From Friday, 18 September, I’ve been listening to the work of one composer a week. I’m following a list of 50 composers compiled by the music critic and broadcaster Tom Service (his BBC Radio 3 program is called The Listening Service — logo image above). Within the BBC, his special area is — yes — contemporary classical, with all its tentacles in jazz and rock and experimental, alternative and indeterminate. Barring unforeseen circumstances, I’ll get through the list in early September 2021, and although uncertainties loom on every front these days, my own daily patterns are currently predictable enough to approach tedium.

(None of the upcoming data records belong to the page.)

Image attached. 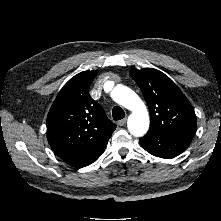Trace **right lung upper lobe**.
Listing matches in <instances>:
<instances>
[{
  "mask_svg": "<svg viewBox=\"0 0 221 221\" xmlns=\"http://www.w3.org/2000/svg\"><path fill=\"white\" fill-rule=\"evenodd\" d=\"M97 70L83 71L60 90L47 117V139L67 164L85 167L104 152L116 128L89 95Z\"/></svg>",
  "mask_w": 221,
  "mask_h": 221,
  "instance_id": "1",
  "label": "right lung upper lobe"
}]
</instances>
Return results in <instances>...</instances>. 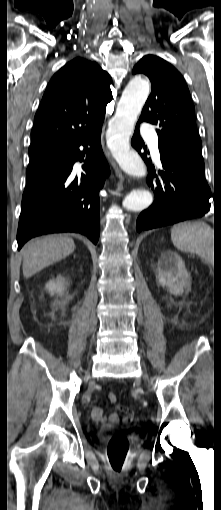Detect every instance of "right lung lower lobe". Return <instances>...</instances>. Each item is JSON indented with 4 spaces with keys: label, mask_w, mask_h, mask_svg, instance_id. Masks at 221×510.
<instances>
[{
    "label": "right lung lower lobe",
    "mask_w": 221,
    "mask_h": 510,
    "mask_svg": "<svg viewBox=\"0 0 221 510\" xmlns=\"http://www.w3.org/2000/svg\"><path fill=\"white\" fill-rule=\"evenodd\" d=\"M101 127L102 123L53 153L30 161L17 231L18 250L33 237L56 232L81 233L97 243L99 191L110 172L100 143ZM76 161L84 162L81 174L73 170Z\"/></svg>",
    "instance_id": "1"
}]
</instances>
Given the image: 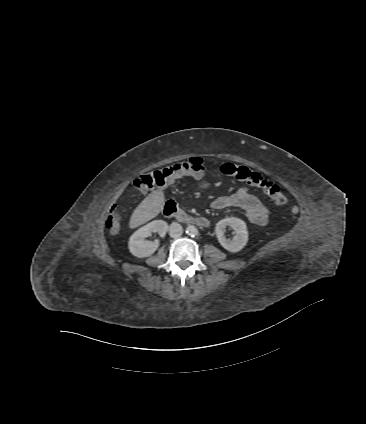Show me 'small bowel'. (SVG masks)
<instances>
[{
	"label": "small bowel",
	"mask_w": 366,
	"mask_h": 424,
	"mask_svg": "<svg viewBox=\"0 0 366 424\" xmlns=\"http://www.w3.org/2000/svg\"><path fill=\"white\" fill-rule=\"evenodd\" d=\"M212 206L218 210L229 207L240 208L253 224L264 226L268 223V207L251 194L247 187H241L235 193L217 197Z\"/></svg>",
	"instance_id": "c3829d8e"
}]
</instances>
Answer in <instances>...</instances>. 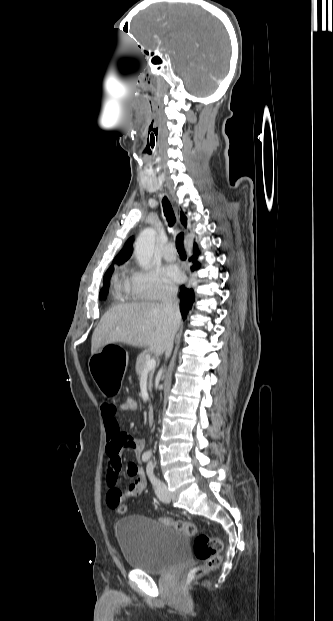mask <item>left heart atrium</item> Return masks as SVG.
<instances>
[{
	"label": "left heart atrium",
	"mask_w": 333,
	"mask_h": 621,
	"mask_svg": "<svg viewBox=\"0 0 333 621\" xmlns=\"http://www.w3.org/2000/svg\"><path fill=\"white\" fill-rule=\"evenodd\" d=\"M164 276L170 282H180L182 274L176 265H167L163 270Z\"/></svg>",
	"instance_id": "left-heart-atrium-1"
}]
</instances>
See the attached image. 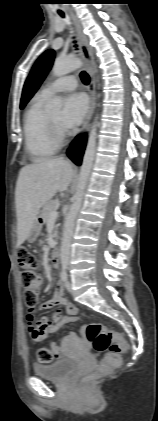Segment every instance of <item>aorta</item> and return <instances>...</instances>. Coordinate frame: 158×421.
<instances>
[{
  "label": "aorta",
  "instance_id": "aorta-1",
  "mask_svg": "<svg viewBox=\"0 0 158 421\" xmlns=\"http://www.w3.org/2000/svg\"><path fill=\"white\" fill-rule=\"evenodd\" d=\"M80 67H82V62L78 58H56L52 67V73L54 76L60 77L76 69H79ZM61 106H62L61 101L58 98H53L49 103V108L54 111L60 110ZM96 139H97V123L96 121H94L89 133L82 166L80 169L78 184L76 188V194L74 196V201L64 221L63 236H62V242H61V253H60V259L62 263H67L69 260L74 223L82 204L84 190H85V187H86V184L91 172V168L93 165L94 156H95V148H96Z\"/></svg>",
  "mask_w": 158,
  "mask_h": 421
}]
</instances>
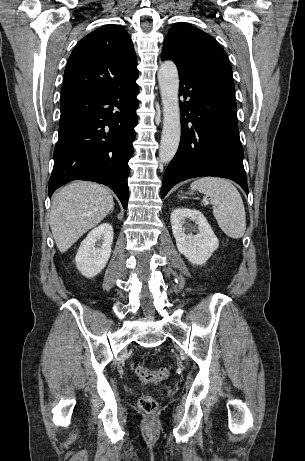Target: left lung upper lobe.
I'll return each instance as SVG.
<instances>
[{"label": "left lung upper lobe", "instance_id": "obj_1", "mask_svg": "<svg viewBox=\"0 0 305 461\" xmlns=\"http://www.w3.org/2000/svg\"><path fill=\"white\" fill-rule=\"evenodd\" d=\"M162 60H173L179 75L192 78L232 77L229 59L209 34L185 23L174 24L165 37Z\"/></svg>", "mask_w": 305, "mask_h": 461}]
</instances>
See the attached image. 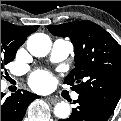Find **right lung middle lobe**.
<instances>
[{
	"instance_id": "right-lung-middle-lobe-1",
	"label": "right lung middle lobe",
	"mask_w": 121,
	"mask_h": 121,
	"mask_svg": "<svg viewBox=\"0 0 121 121\" xmlns=\"http://www.w3.org/2000/svg\"><path fill=\"white\" fill-rule=\"evenodd\" d=\"M23 44L9 32L1 30V75L4 65L15 57L17 49Z\"/></svg>"
}]
</instances>
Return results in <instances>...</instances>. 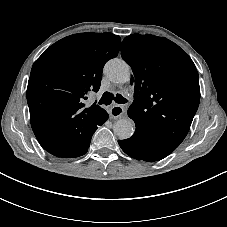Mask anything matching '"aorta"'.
Returning a JSON list of instances; mask_svg holds the SVG:
<instances>
[{
    "label": "aorta",
    "instance_id": "aorta-1",
    "mask_svg": "<svg viewBox=\"0 0 227 227\" xmlns=\"http://www.w3.org/2000/svg\"><path fill=\"white\" fill-rule=\"evenodd\" d=\"M104 73L114 83L123 84L130 80V67L122 59L109 60L104 67ZM135 125L131 119L122 118L115 122L114 133L120 139H128L134 133Z\"/></svg>",
    "mask_w": 227,
    "mask_h": 227
}]
</instances>
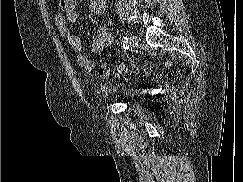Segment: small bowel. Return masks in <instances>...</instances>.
<instances>
[{"instance_id":"small-bowel-1","label":"small bowel","mask_w":243,"mask_h":182,"mask_svg":"<svg viewBox=\"0 0 243 182\" xmlns=\"http://www.w3.org/2000/svg\"><path fill=\"white\" fill-rule=\"evenodd\" d=\"M59 6L61 11L55 16V24L60 35L76 53L77 64L86 71H92L95 63L82 52L81 39L71 29V25L77 19V0H59ZM106 7L107 0H92L89 9L93 16L99 18L104 14ZM112 41L110 31L104 26H99L96 35L92 38L91 50L94 53H101Z\"/></svg>"}]
</instances>
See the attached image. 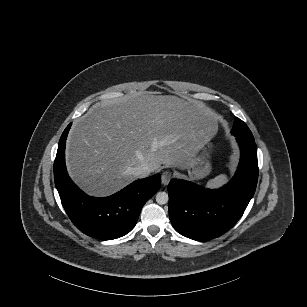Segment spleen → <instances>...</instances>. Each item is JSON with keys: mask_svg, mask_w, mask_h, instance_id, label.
Segmentation results:
<instances>
[{"mask_svg": "<svg viewBox=\"0 0 307 307\" xmlns=\"http://www.w3.org/2000/svg\"><path fill=\"white\" fill-rule=\"evenodd\" d=\"M226 181H227L226 175L221 174L215 177L214 179L209 180L207 183V187L216 188L226 183Z\"/></svg>", "mask_w": 307, "mask_h": 307, "instance_id": "3e777b00", "label": "spleen"}]
</instances>
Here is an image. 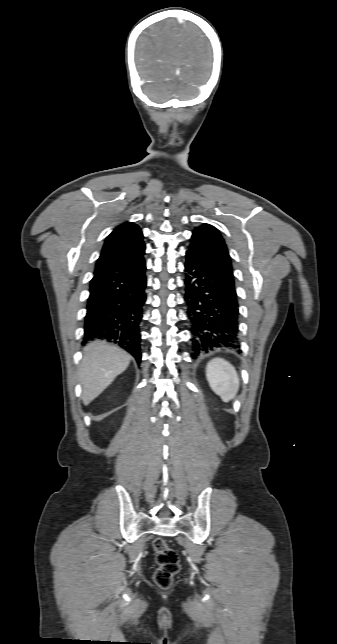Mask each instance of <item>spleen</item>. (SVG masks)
Returning <instances> with one entry per match:
<instances>
[{
    "label": "spleen",
    "mask_w": 337,
    "mask_h": 644,
    "mask_svg": "<svg viewBox=\"0 0 337 644\" xmlns=\"http://www.w3.org/2000/svg\"><path fill=\"white\" fill-rule=\"evenodd\" d=\"M206 377L211 389L225 402L232 400L239 390L240 380L233 365L222 358L208 362Z\"/></svg>",
    "instance_id": "1"
}]
</instances>
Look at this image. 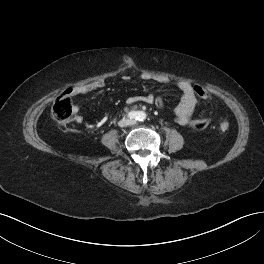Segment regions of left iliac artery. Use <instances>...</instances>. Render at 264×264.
<instances>
[{"label":"left iliac artery","mask_w":264,"mask_h":264,"mask_svg":"<svg viewBox=\"0 0 264 264\" xmlns=\"http://www.w3.org/2000/svg\"><path fill=\"white\" fill-rule=\"evenodd\" d=\"M146 119V114L144 112H140L139 113V117H138V120L139 121H143Z\"/></svg>","instance_id":"1"}]
</instances>
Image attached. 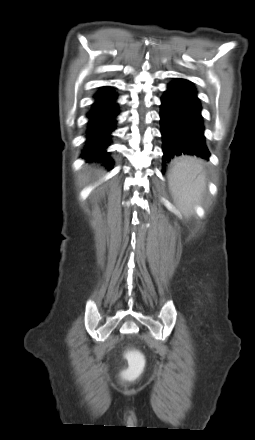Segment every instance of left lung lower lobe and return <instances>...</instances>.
<instances>
[{
    "mask_svg": "<svg viewBox=\"0 0 255 440\" xmlns=\"http://www.w3.org/2000/svg\"><path fill=\"white\" fill-rule=\"evenodd\" d=\"M160 124L163 167L183 154L207 159L201 103L194 85L182 78L171 81L161 98Z\"/></svg>",
    "mask_w": 255,
    "mask_h": 440,
    "instance_id": "1",
    "label": "left lung lower lobe"
}]
</instances>
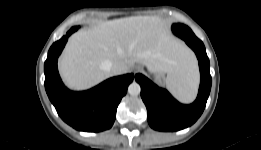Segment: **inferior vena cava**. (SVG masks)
<instances>
[{
	"label": "inferior vena cava",
	"instance_id": "1",
	"mask_svg": "<svg viewBox=\"0 0 261 150\" xmlns=\"http://www.w3.org/2000/svg\"><path fill=\"white\" fill-rule=\"evenodd\" d=\"M108 69L112 72V74L119 75L127 71V66L122 62H116V63H111Z\"/></svg>",
	"mask_w": 261,
	"mask_h": 150
}]
</instances>
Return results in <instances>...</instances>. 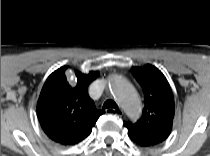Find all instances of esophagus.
Returning a JSON list of instances; mask_svg holds the SVG:
<instances>
[{
	"instance_id": "esophagus-1",
	"label": "esophagus",
	"mask_w": 210,
	"mask_h": 156,
	"mask_svg": "<svg viewBox=\"0 0 210 156\" xmlns=\"http://www.w3.org/2000/svg\"><path fill=\"white\" fill-rule=\"evenodd\" d=\"M112 112H115L118 116H123V114H124L122 109H117L116 111H115V109H112V108L106 109L107 114H111Z\"/></svg>"
}]
</instances>
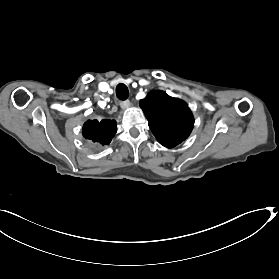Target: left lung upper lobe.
I'll return each instance as SVG.
<instances>
[{"mask_svg":"<svg viewBox=\"0 0 279 279\" xmlns=\"http://www.w3.org/2000/svg\"><path fill=\"white\" fill-rule=\"evenodd\" d=\"M140 107L152 133L167 148L180 144L193 129L194 118L187 104L163 91H151L140 101Z\"/></svg>","mask_w":279,"mask_h":279,"instance_id":"1","label":"left lung upper lobe"}]
</instances>
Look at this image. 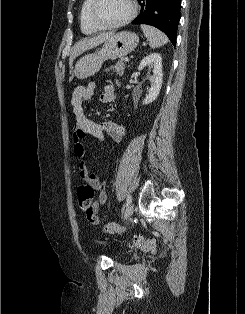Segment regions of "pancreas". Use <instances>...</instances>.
Wrapping results in <instances>:
<instances>
[{
    "mask_svg": "<svg viewBox=\"0 0 245 314\" xmlns=\"http://www.w3.org/2000/svg\"><path fill=\"white\" fill-rule=\"evenodd\" d=\"M125 69V62L124 59H120L115 66H111L109 69H106V71L113 70L115 71L119 76H122Z\"/></svg>",
    "mask_w": 245,
    "mask_h": 314,
    "instance_id": "obj_1",
    "label": "pancreas"
}]
</instances>
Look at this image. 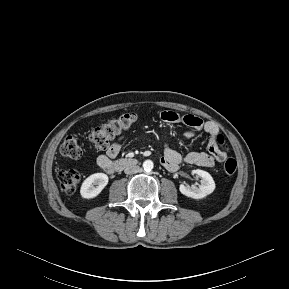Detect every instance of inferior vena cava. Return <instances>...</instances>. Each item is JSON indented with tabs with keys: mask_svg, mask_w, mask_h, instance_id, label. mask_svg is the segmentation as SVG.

Listening is not easy. I have to actively resist the temptation to listen while I’m cooking or cleaning or gardening. That’s inadmissible by definition. It’s a question of respect, not to mention safety in some cases. There’s a temptation to run away from dissonances or prolonged repetition or full-orchestral passages that ooze righeous pomposity. I’m OK with complex or superimposed rhythms, but when the whole thing seems to have gone into fibrillation, I really feel abandoned.
I’ve been surprised by many, things, not least my own penetrating ignorance. But that leaves a lot of scope for the satisfactions of feeling a little wiser now and then. I am surprised by the completely new worlds that open up with each composer — new values, goals, boundaries — above all, new sounds! I am also surprised by the strength of my resistances. Here, it seems, I am not alone.
One way to judge music is, of course, by its popularity. That, in turn, tends to be measured in terms of “sales” — statistics on listeners in the case of broadcasts, or downloads in the case of streaming sites. Actual performances barely figure in the numbers. By such measures, classical music is rising in popularity in relation to other genres. But — and it’s a big “but” — buyers very rarely look for the classical music by, say, composer, performer, period, instrumentation, or compositional form (sonata, concerto, quartet, symphony, etc.). Instead, the music is divided into such categories as dancing, working, chatting, relaxing or sleeping — music as accessory, distraction or filler. Doesn’t that change everything? I think it makes my effort to listen look seriously retro. It also reinforces my committment to seeing it through.